YOUR INSTRUCTIONS: From the line with "Berat Plastik = 4 kg/roll" through the line with "miejsce powstało dla", repeat the entries verbatim, both end lines included, and add nothing.

Saved entries
============================================================
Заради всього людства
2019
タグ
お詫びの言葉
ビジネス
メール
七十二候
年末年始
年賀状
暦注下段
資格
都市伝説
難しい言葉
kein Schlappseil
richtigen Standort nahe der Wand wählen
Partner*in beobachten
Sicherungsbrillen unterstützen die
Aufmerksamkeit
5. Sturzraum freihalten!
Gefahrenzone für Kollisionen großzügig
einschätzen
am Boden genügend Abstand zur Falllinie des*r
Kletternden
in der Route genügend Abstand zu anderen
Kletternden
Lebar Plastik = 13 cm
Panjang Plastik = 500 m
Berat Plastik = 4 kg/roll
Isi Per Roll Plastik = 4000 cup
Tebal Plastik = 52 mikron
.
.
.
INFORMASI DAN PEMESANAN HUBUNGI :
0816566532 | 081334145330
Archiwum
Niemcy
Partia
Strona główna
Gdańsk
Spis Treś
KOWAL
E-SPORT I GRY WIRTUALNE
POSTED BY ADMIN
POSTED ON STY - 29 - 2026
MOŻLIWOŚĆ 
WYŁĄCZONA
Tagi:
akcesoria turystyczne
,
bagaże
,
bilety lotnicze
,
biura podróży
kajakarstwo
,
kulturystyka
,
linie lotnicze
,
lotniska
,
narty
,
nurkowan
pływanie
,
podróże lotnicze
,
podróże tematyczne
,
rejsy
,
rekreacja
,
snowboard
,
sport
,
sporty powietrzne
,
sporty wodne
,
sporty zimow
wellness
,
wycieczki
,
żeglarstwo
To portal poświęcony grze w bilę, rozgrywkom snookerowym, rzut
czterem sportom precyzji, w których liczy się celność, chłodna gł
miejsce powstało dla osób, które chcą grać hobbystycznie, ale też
============================================================
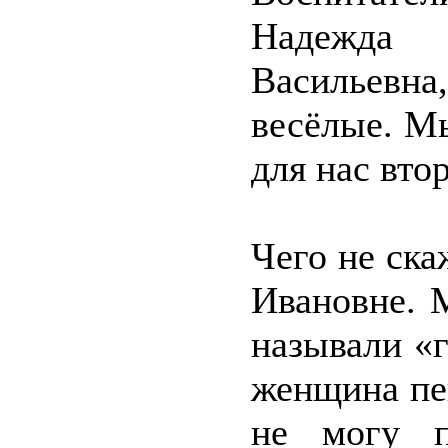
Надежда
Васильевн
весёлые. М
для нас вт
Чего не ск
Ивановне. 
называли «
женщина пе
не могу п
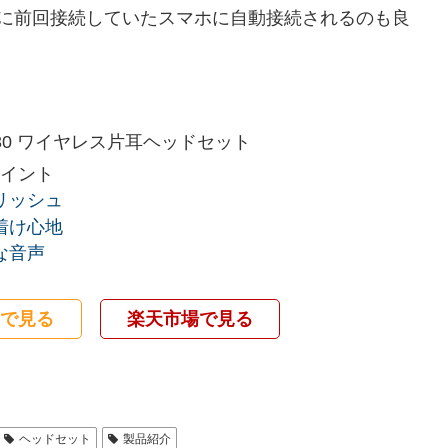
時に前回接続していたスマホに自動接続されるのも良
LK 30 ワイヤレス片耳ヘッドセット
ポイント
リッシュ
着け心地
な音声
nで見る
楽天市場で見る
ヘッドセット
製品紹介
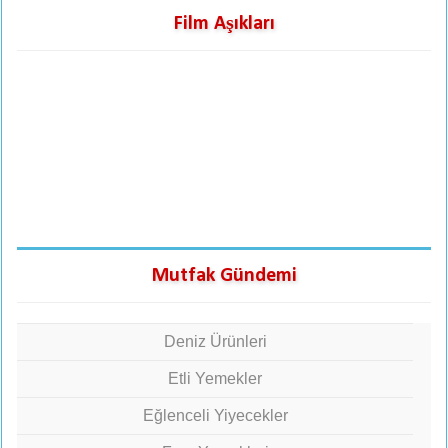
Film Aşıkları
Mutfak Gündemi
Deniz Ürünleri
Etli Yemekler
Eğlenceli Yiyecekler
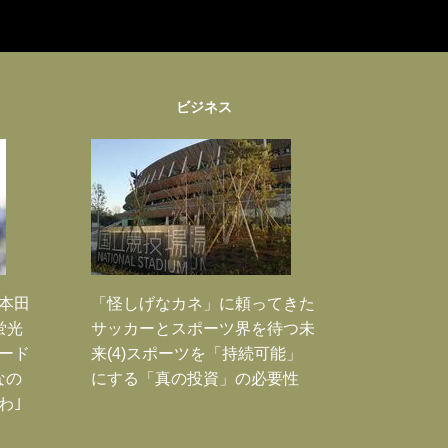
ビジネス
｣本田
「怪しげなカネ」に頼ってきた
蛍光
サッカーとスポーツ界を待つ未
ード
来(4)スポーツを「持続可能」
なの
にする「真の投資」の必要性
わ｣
============================================================
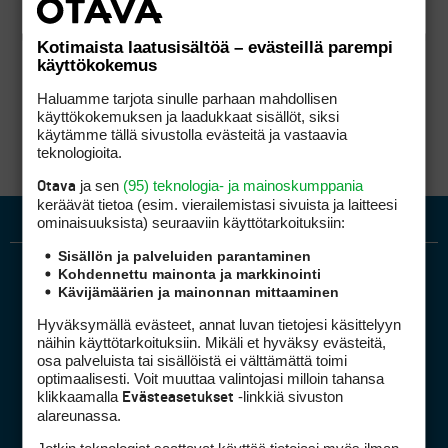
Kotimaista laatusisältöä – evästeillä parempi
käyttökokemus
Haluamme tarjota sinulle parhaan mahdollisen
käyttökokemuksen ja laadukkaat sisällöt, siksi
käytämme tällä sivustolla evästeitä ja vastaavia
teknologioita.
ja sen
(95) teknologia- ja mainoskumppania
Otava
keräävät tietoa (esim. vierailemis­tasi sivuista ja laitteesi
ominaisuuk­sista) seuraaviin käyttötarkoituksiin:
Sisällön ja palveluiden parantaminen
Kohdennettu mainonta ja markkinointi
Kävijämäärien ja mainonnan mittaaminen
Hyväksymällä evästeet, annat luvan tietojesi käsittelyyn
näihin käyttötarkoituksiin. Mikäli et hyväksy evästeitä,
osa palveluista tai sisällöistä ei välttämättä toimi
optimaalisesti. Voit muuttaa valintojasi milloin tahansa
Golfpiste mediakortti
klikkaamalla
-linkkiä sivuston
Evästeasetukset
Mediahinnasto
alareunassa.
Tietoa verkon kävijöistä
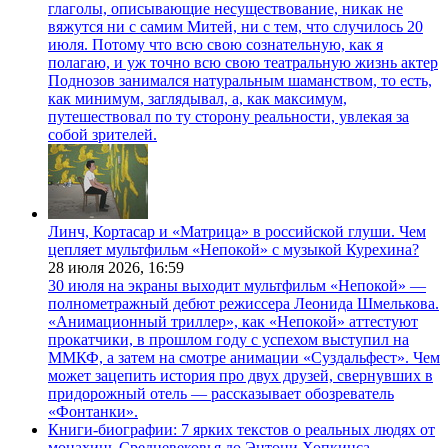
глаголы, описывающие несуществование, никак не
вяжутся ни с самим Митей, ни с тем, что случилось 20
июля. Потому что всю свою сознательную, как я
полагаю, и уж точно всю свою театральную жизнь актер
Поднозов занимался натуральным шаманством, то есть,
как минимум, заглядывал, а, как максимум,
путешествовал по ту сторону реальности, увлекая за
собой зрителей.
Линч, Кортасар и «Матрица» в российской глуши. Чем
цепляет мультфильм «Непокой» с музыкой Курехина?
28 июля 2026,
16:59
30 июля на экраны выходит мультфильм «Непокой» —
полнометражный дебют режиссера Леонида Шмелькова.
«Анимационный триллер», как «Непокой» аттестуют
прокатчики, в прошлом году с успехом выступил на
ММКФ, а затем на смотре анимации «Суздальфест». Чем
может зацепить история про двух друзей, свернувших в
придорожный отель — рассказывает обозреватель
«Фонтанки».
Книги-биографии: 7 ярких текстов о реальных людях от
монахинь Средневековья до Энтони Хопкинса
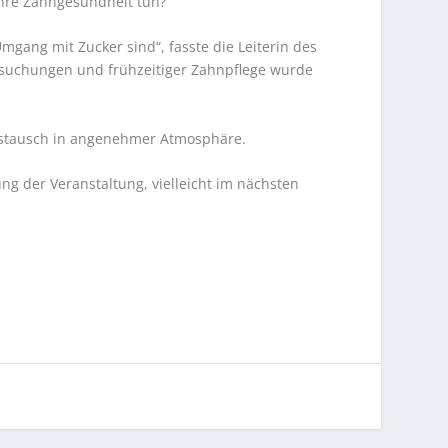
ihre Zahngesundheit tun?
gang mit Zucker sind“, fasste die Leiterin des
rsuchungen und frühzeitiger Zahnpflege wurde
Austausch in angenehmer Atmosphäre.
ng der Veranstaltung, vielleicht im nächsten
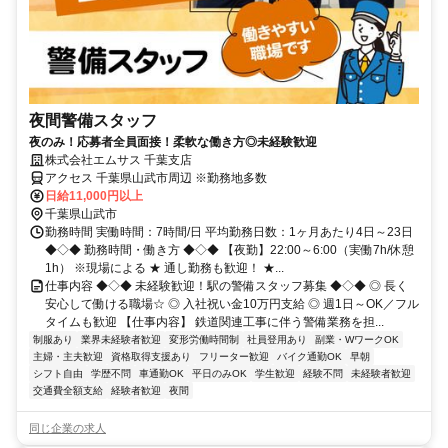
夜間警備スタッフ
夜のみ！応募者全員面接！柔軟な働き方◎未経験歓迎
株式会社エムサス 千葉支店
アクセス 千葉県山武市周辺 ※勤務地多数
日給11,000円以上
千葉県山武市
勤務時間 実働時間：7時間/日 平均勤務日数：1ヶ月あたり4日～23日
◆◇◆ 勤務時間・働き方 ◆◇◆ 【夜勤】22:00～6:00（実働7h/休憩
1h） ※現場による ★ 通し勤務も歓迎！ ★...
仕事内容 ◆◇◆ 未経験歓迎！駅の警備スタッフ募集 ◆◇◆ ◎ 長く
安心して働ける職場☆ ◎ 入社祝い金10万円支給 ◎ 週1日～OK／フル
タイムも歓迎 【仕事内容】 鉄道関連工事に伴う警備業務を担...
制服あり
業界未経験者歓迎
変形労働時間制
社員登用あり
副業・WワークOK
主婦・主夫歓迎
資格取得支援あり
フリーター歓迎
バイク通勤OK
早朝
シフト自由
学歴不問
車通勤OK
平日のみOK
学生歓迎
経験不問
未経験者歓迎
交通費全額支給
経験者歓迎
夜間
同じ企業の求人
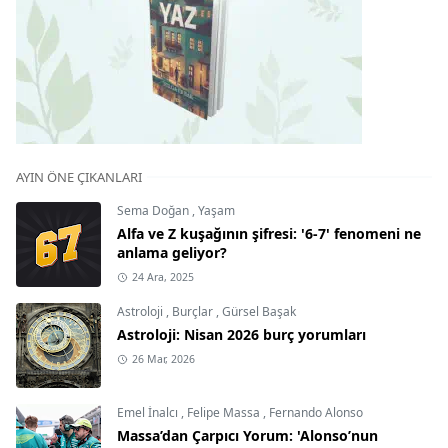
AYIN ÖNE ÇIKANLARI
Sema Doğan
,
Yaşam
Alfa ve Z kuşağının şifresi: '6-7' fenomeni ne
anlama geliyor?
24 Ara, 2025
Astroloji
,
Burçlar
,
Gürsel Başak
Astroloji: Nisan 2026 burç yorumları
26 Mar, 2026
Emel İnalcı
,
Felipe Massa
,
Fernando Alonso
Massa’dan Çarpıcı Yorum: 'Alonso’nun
============================================================
WRITTEN RESPONSE:
Berat Plastik = 4 kg/roll
Isi Per Roll Plastik = 4000 cup
Tebal Plastik = 52 mikron
.
.
.
INFORMASI DAN PEMESANAN HUBUNGI :
0816566532 | 081334145330
Archiwum
Niemcy
Partia
Strona główna
Gdańsk
Spis Treś
KOWAL
E-SPORT I GRY WIRTUALNE
POSTED BY ADMIN
POSTED ON STY - 29 - 2026
MOŻLIWOŚĆ 
WYŁĄCZONA
Tagi:
akcesoria turystyczne
,
bagaże
,
bilety lotnicze
,
biura podróży
kajakarstwo
,
kulturystyka
,
linie lotnicze
,
lotniska
,
narty
,
nurkowan
pływanie
,
podróże lotnicze
,
podróże tematyczne
,
rejsy
,
rekreacja
,
snowboard
,
sport
,
sporty powietrzne
,
sporty wodne
,
sporty zimow
wellness
,
wycieczki
,
żeglarstwo
To portal poświęcony grze w bilę, rozgrywkom snookerowym, rzut
czterem sportom precyzji, w których liczy się celność, chłodna gł
miejsce powstało dla osób, które chcą grać hobbystycznie, ale też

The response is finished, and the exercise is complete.